Los márgenes comenzaron a crecer desde 2009, fruto de dos factores: el descenso del precio del petróleo y los "incrementos reales" de los márgenes de comercialización de los distribuidores y las bonificaciones a las estaciones.

Del otro lado, Ancap había dicho el 16 de agosto pasado en un taller para periodistas que mientras los costos de refinación llegaron a US$ 847,8 millones en 2016, una hipotética importación habría sumado US$ 917 millones. Así, Ancap asegura que refinar en Uruguay fue US$ 69 millones más barato que importar. La metodología de la Ursea "subestima" algunos de los costos del proceso de importación, según los técnicos de Ancap presentes en el taller.

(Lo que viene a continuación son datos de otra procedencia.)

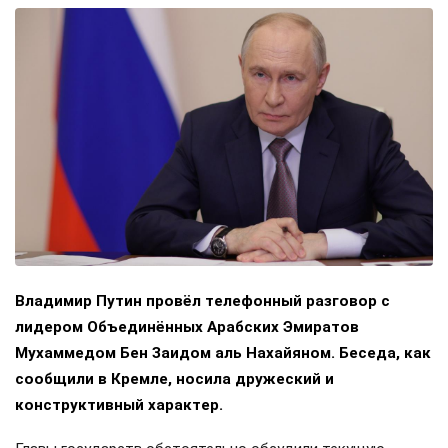
Владимир Путин провёл телефонный разговор с
лидером Объединённых Арабских Эмиратов
Мухаммедом Бен Заидом аль Нахайяном. Беседа, как
сообщили в Кремле, носила дружеский и
конструктивный характер.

Este año, la petrolera estatal pudo ver la realidad al importar combustibles entre febrero y septiembre por la parada técnica de la refinería. Fuentes de Ancap dijeron ayer a El País que el precio pagado por el ente estuvo en línea con la paridad de importación, sobre todo en el caso del gasoil. Para la nafta, el precio abonado estuvo levemente por encima, indicaron.

Esto mostraría que el precio de Ursea no "subestima" los costos de importación.

"Refinar combustibles es la estrategia adecuada que tiene que seguir el Uruguay, porque cuando estamos pasando por una excepción de importación se marca que eso es contraproducente", había dicho la ministra de Industria, Energía y Minería, Carolina Cosse.

Sin novedades sobre rebaja.

El pasado 16 de septiembre el ministro de Economía y Finanzas, Danilo Astori, había adelantado a El País que "en base a la mejora de gestión de Ancap y sus resultados, le vamos a dar prioridad a nuevas reducciones en los precios del gasoil". De todas maneras, no había querido poner una fecha para que eso ocurra. El lunes 6 de noviembre Astori reiteró ese concepto en una entrevista en radio El Espectador. Fuentes de Ancap dijeron ayer a El País que por ahora no se ha hablado nada de la posible baja en el precio del gasoil. "Con la parada de la refinería de La Teja casi no se compró crudo. Lo que se está comprando ahora no mueve mucho el promedio", explicó una fuente. El compromiso fue revisar las tarifas cada seis meses.